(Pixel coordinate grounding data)
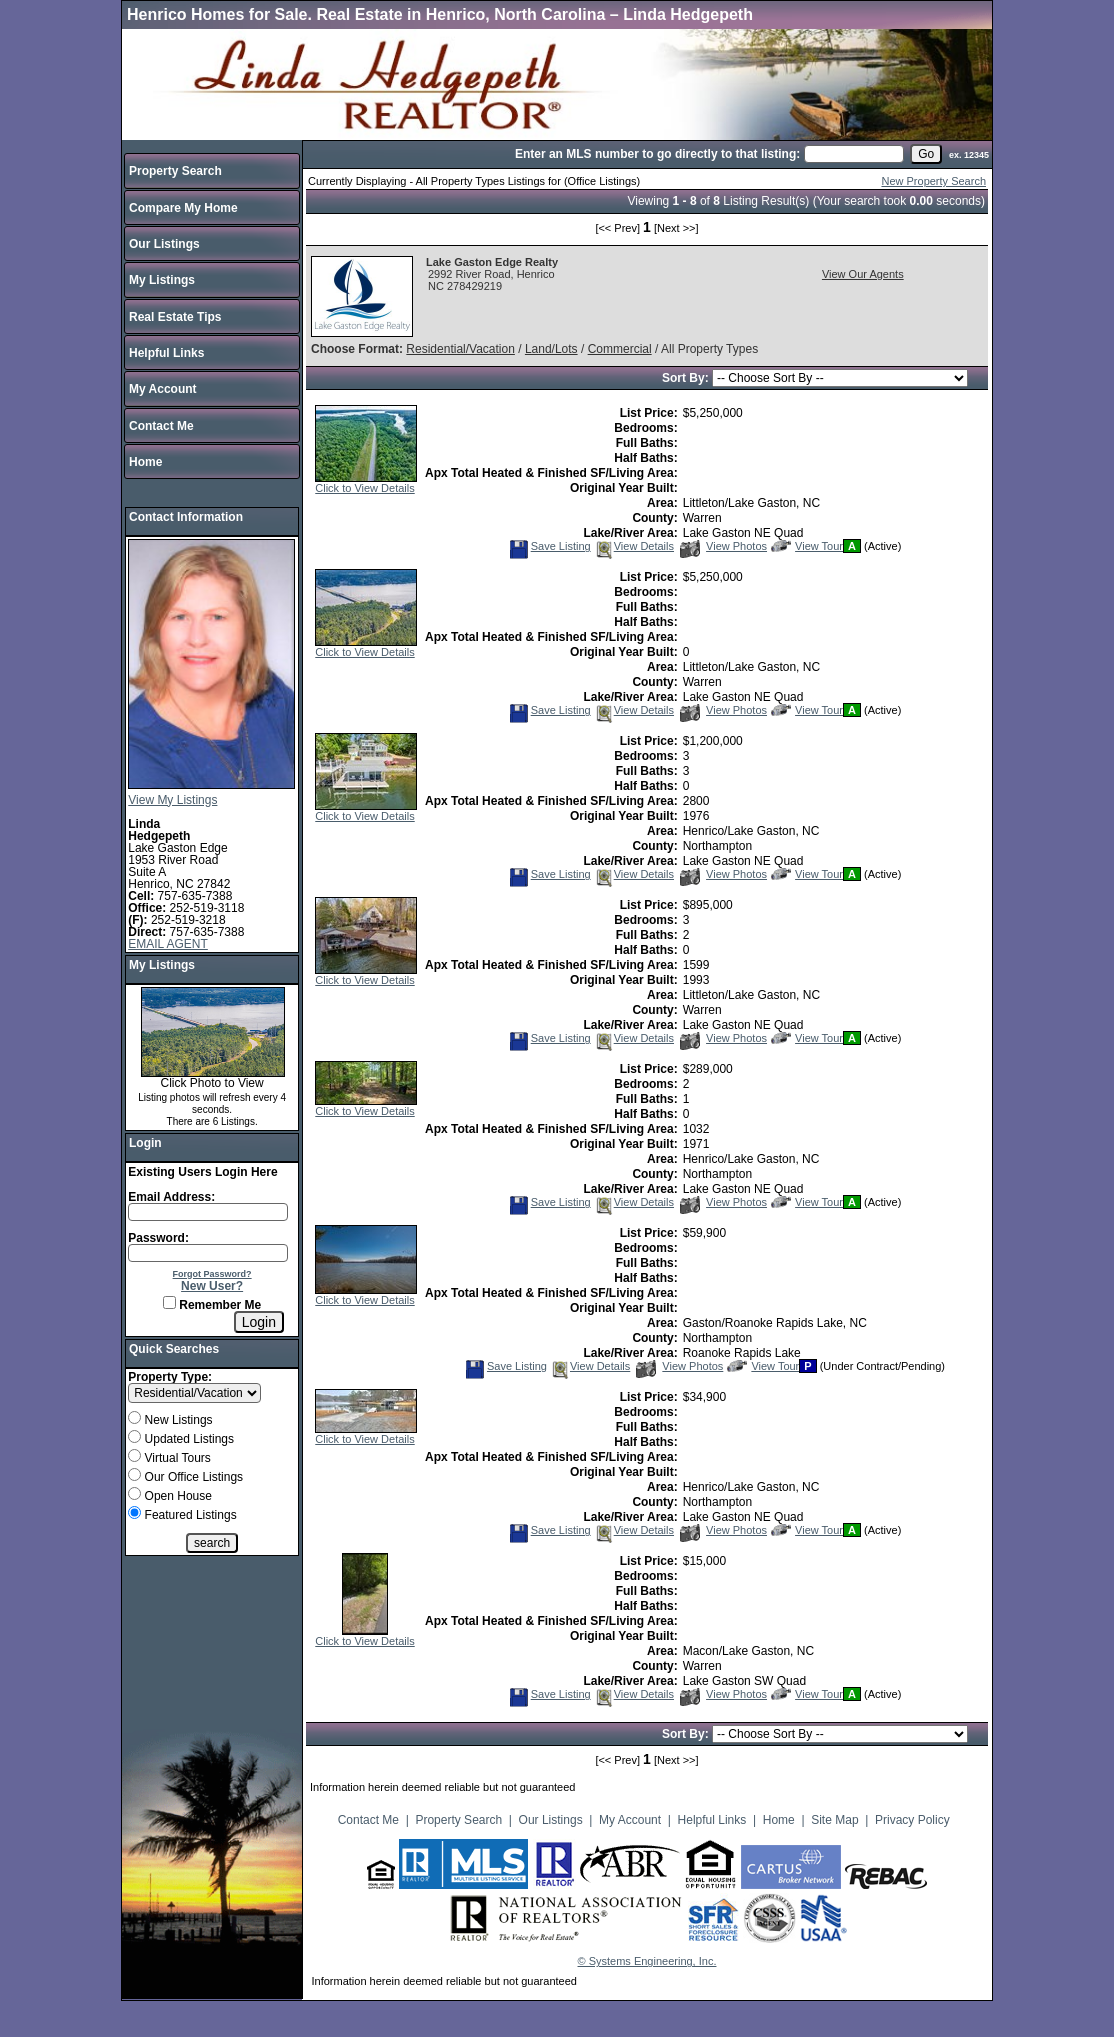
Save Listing (550, 546)
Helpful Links (166, 353)
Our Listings (164, 244)
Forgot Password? (212, 1274)
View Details (634, 546)
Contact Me (161, 426)
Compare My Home (183, 208)
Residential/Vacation (460, 349)
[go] (926, 154)
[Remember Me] (169, 1302)
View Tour (807, 546)
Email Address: (171, 1197)
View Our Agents (863, 274)
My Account (163, 389)
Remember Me (212, 1305)
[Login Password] (208, 1253)
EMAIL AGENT (168, 944)
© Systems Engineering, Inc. (647, 1961)
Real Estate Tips (175, 317)
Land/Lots (551, 349)
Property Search (175, 171)
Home (145, 462)
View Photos (723, 546)
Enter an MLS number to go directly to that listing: (657, 154)
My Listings (162, 280)
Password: (158, 1238)
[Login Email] (208, 1212)
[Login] (259, 1322)
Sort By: (687, 378)
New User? (212, 1286)
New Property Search (933, 181)
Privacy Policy (912, 1820)
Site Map (834, 1820)
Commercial (620, 349)
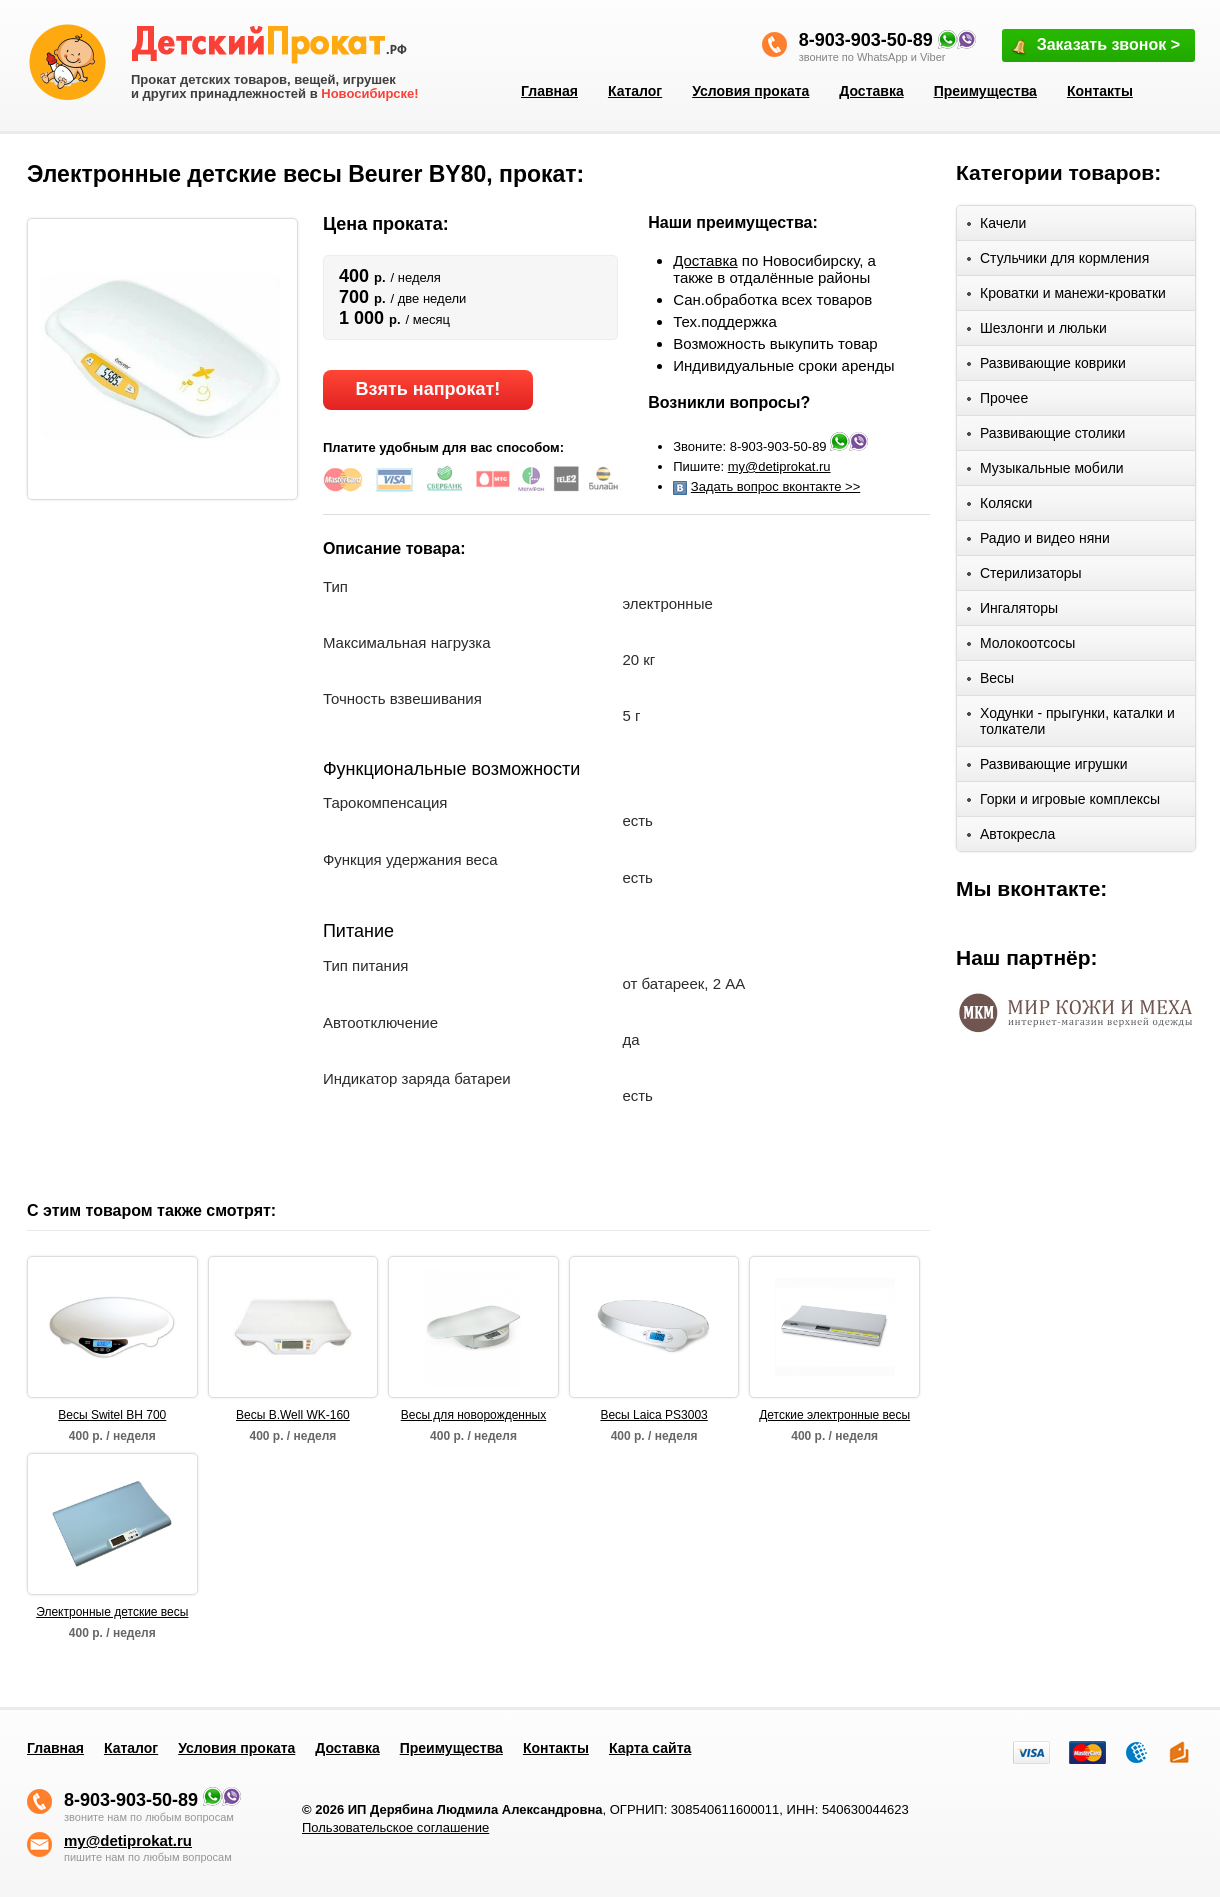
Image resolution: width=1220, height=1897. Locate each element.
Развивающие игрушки (1047, 767)
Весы (990, 681)
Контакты (1100, 91)
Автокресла (1011, 837)
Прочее (997, 401)
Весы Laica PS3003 (653, 1415)
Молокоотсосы (1021, 646)
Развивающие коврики (1046, 366)
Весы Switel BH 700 (112, 1415)
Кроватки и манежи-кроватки (1066, 296)
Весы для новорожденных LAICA (473, 1416)
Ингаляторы (1012, 611)
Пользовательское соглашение (395, 1827)
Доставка (871, 91)
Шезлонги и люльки (1037, 331)
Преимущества (985, 91)
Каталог (635, 91)
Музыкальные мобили (1045, 471)
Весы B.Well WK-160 (293, 1415)
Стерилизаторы (1024, 576)
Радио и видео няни (1038, 541)
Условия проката (750, 91)
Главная (549, 91)
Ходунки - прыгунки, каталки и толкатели (1071, 721)
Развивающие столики (1046, 436)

◆ **Instructions to follow**:
Pick from the records each line that contains the word "Весы" and show it.

◆ **Answer for this exercise**:
Весы (990, 681)
Весы Laica PS3003 (653, 1415)
Весы Switel BH 700 (112, 1415)
Весы для новорожденных LAICA (473, 1416)
Весы B.Well WK-160 (293, 1415)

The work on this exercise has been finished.